A continous random variable (CRV) is another form of distribution discussed in the course (previously, Discrete Random Variables, lastly, Normal Distribution).
There are two properties that define a CRV:
Instead of having a strict number of outcomes like in previous distributions (Binomial, Bernoulli), a continous random variable does not break inbetween ranges for values. This means that we can graph the CRV, and the distribution will look like a function.
Stay tuned, I'll get back to this in Section 3: Probability Density Functions. For now, read on.
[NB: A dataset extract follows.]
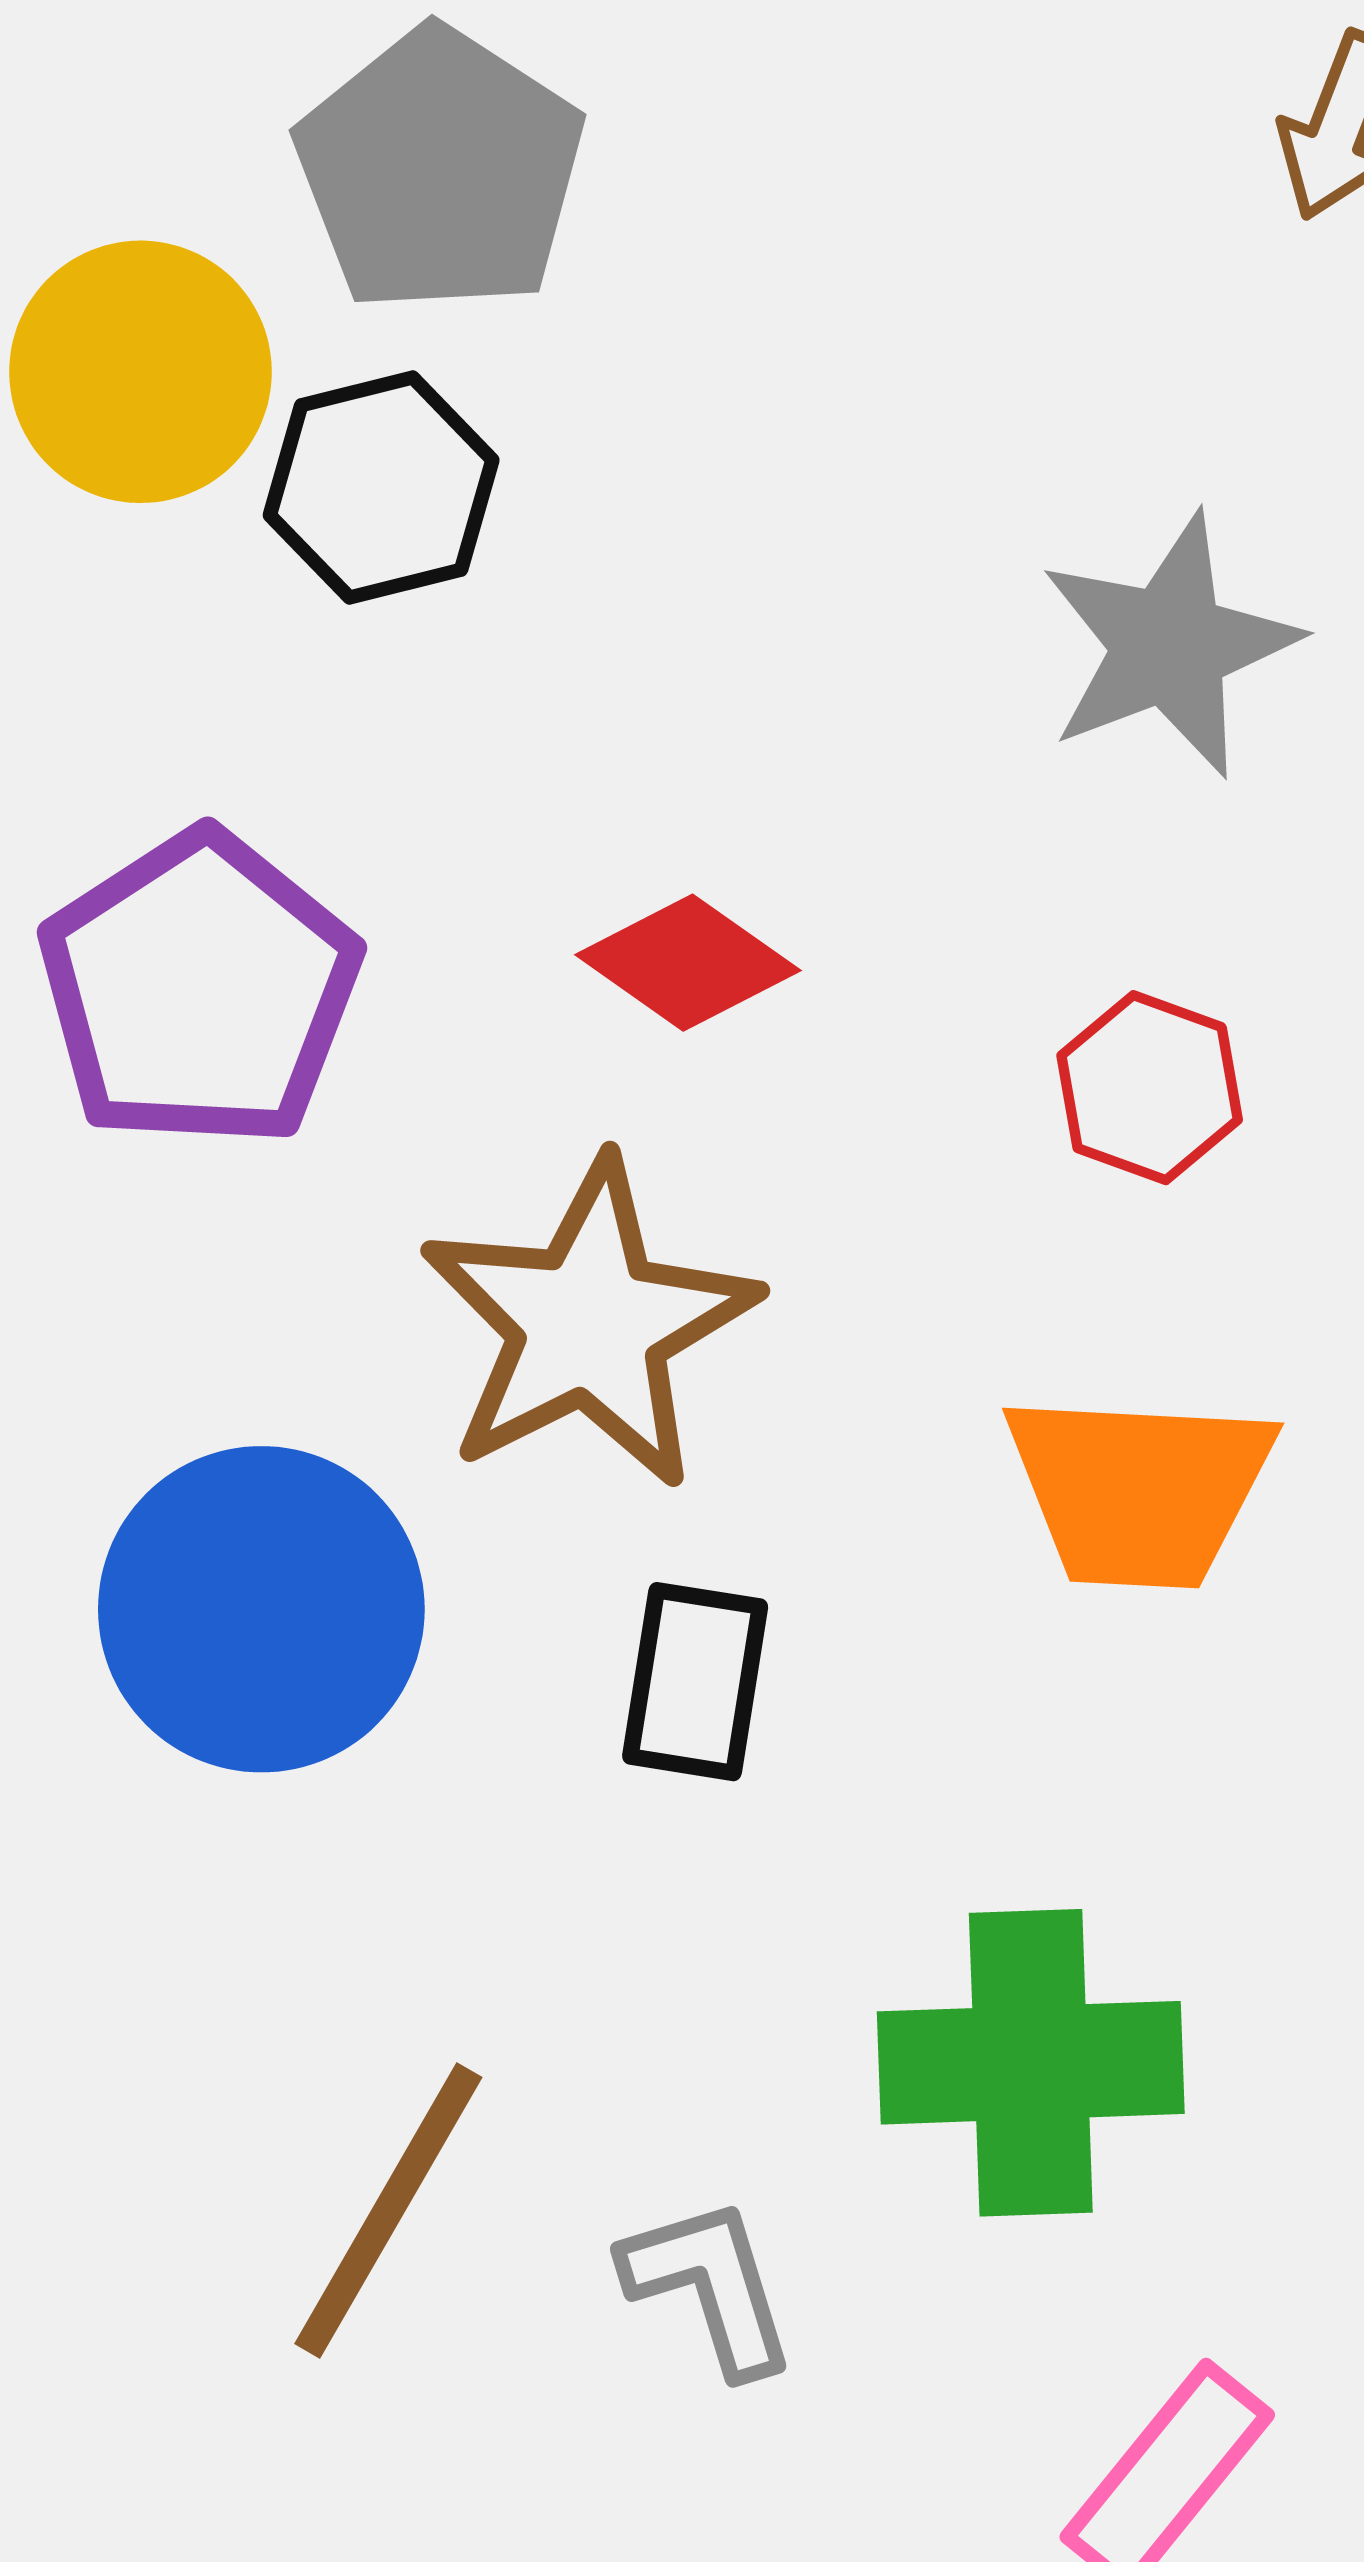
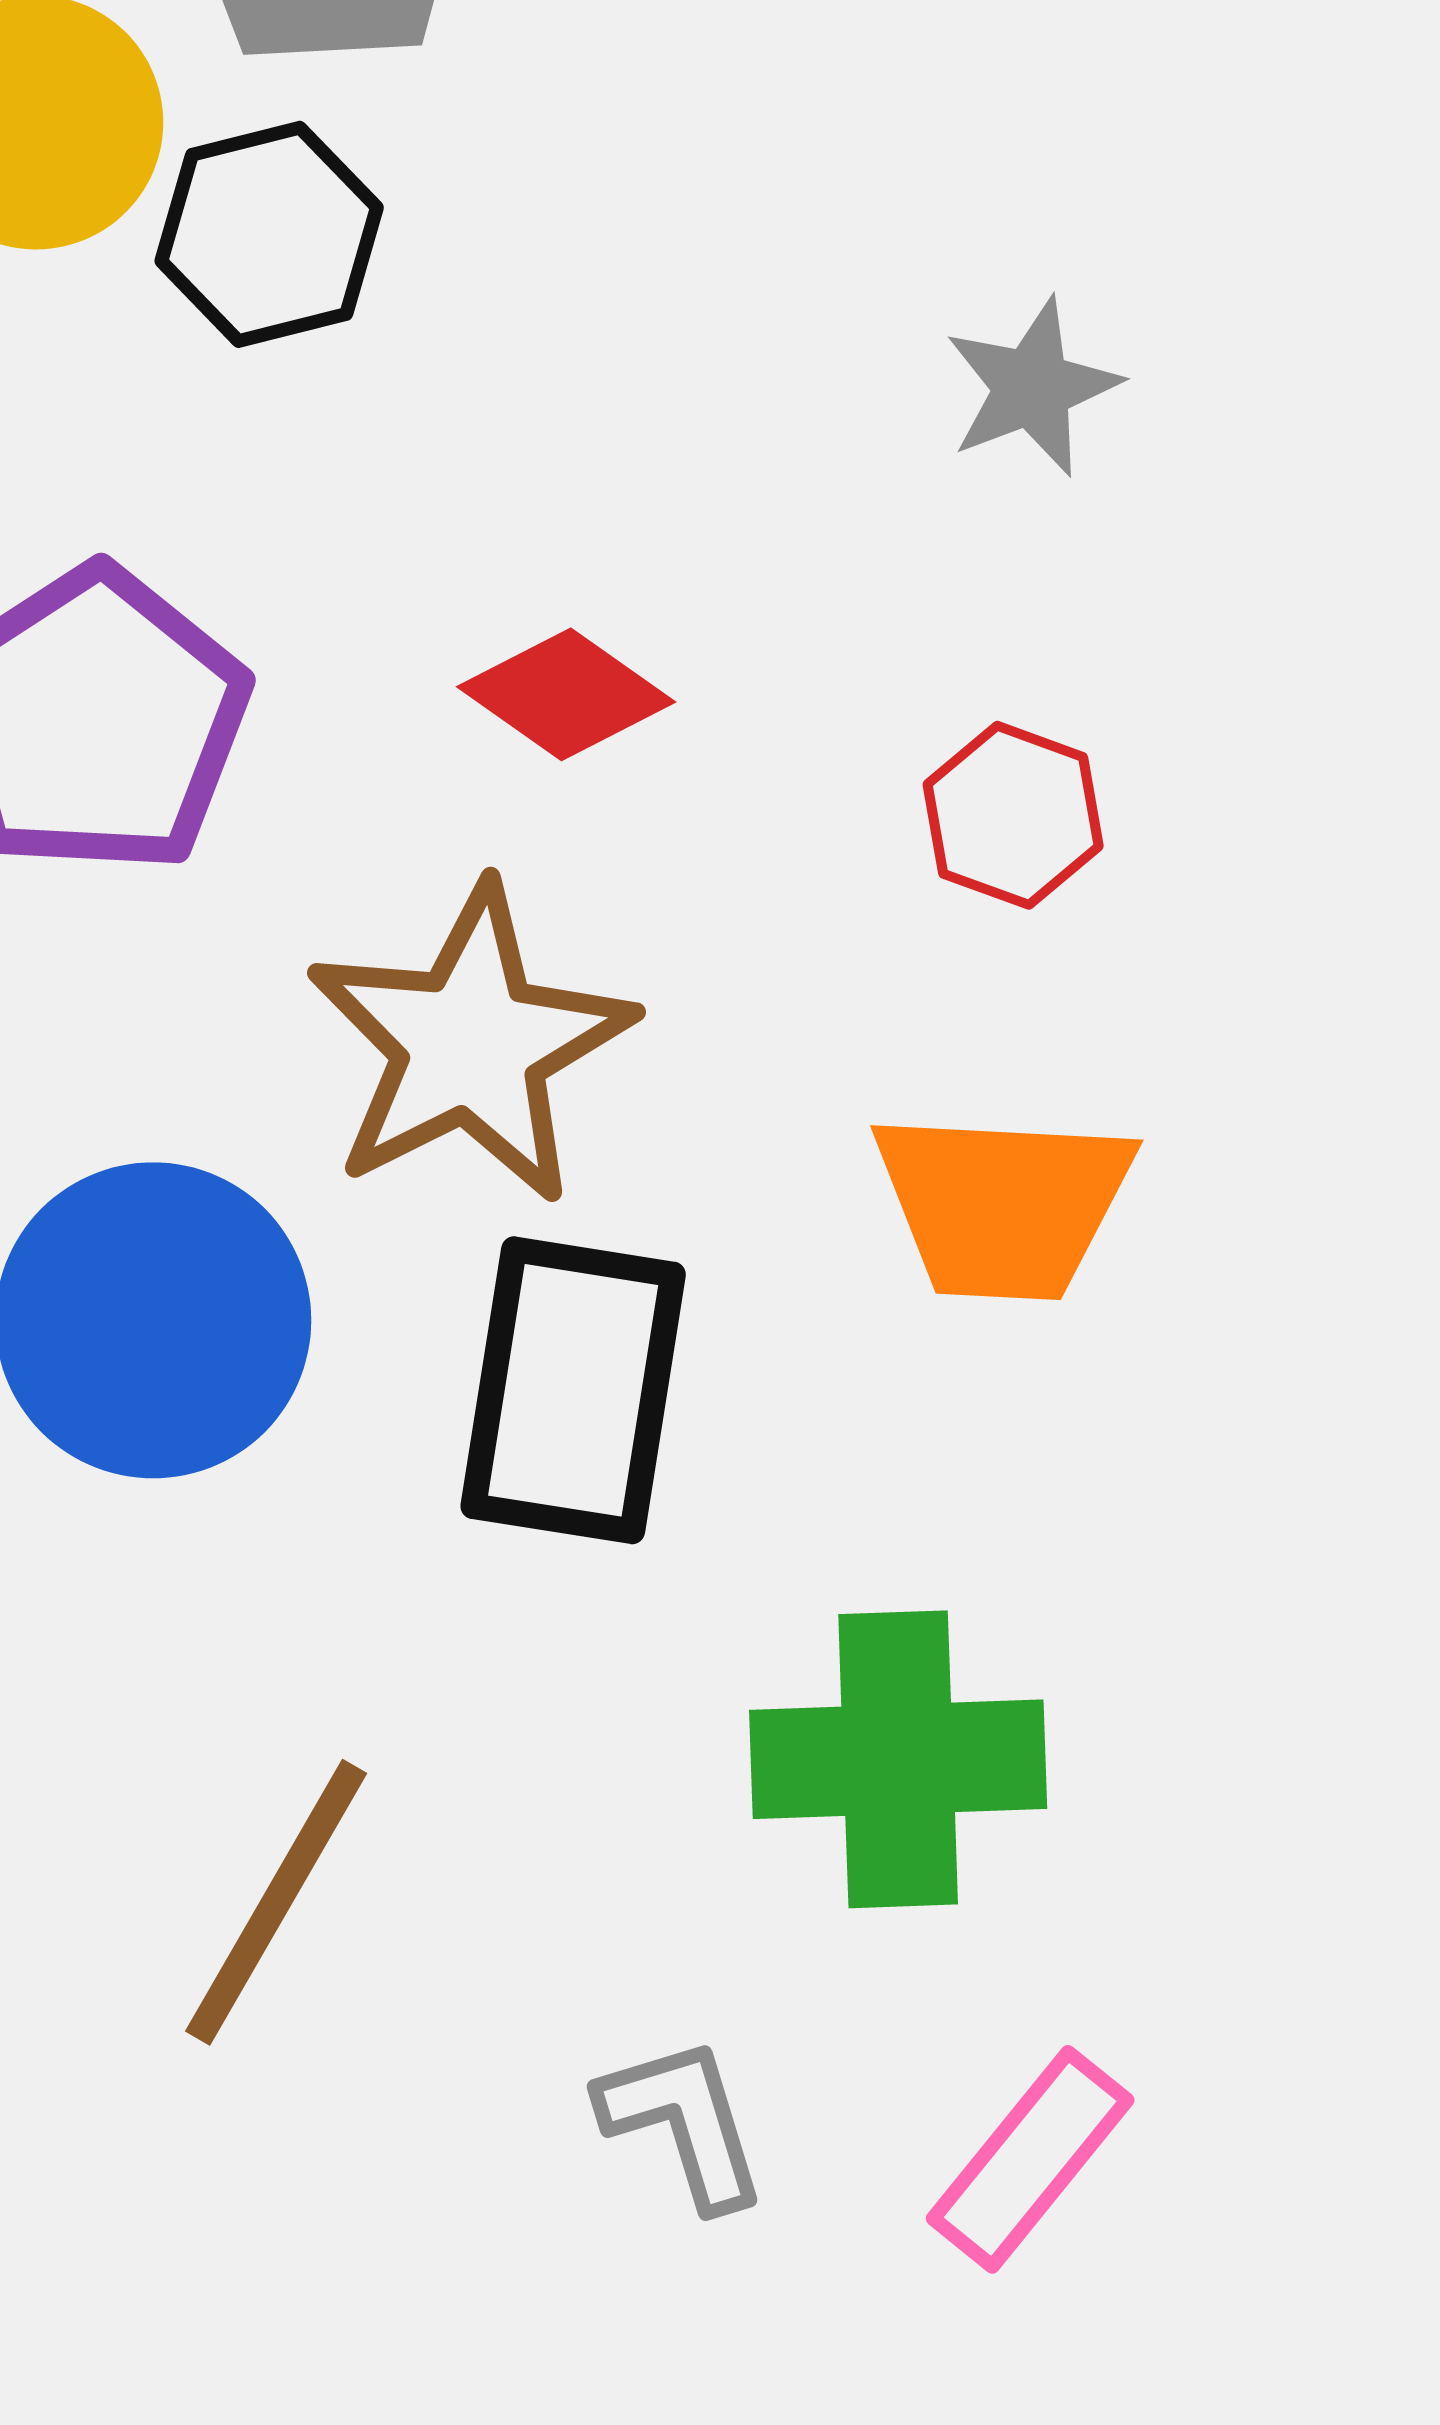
gray star: (1169, 646) -> (1032, 387), size x0.7
black rectangle: (695, 1682) -> (573, 1390), size x1.6
gray L-shape: (710, 2286) -> (683, 2122), moved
Here is a distribution of a CRV: how long it takes a customer to recieve their McDonald's meal within an hour service:
Time (seconds) | Number of Customers | Relative Frequancies |
---|---|---|
\(25 \le x < 30\) | 2 | 2/109 |
\(30 \le x < 35\) | 3 | 3/109 |
\(35 \le x < 40\) | 6 | 6/109 |
\(40 \le x < 45\) | 8 | 8/109 |
\(45 \le x < 50\) | 11 | 11/109 |
\(50 \le x < 55\) | 6 | 6/109 |
\(55 \le x < 60\) | 4 | 4/109 |
\(60 \le x < 65\) | 8 | 8/109 |
\(65 \le x < 70\) | 12 | 12/109 |
\(70 \le x < 75\) | 18 | 18/109 |
\(75 \le x < 80\) | 16 | 16/109 |
\(80 \le x < 85\) | 10 | 10/109 |
\(85 \le x < 90\) | 4 | 4/109 |
\(90 \le x < 95\) | 0 | 0/109 |
\(95 \le x < 100\) | 1 | 1/109 |
\(100 \le x < 105 \) | 0 | 0/109 |
\(105 \le x < 110\) | 0 | 0/109 |
We can see that the relative frequancies of each time range is equilavent to their frequancy (number of customer) divided by the sum of their frequancies (customers).
Whilst this graph may not look very curvy, as the time ranges decrease, the graph will approach a less blocky curve.
We can estimate what this looks like by drawing a curve from roots to the midpoint of each rectange (with some smoothing):
This section focused on primarily background information - it would be very rare to find a question about histograms, relative frequancies are however questioned about quite frequantly in various forms.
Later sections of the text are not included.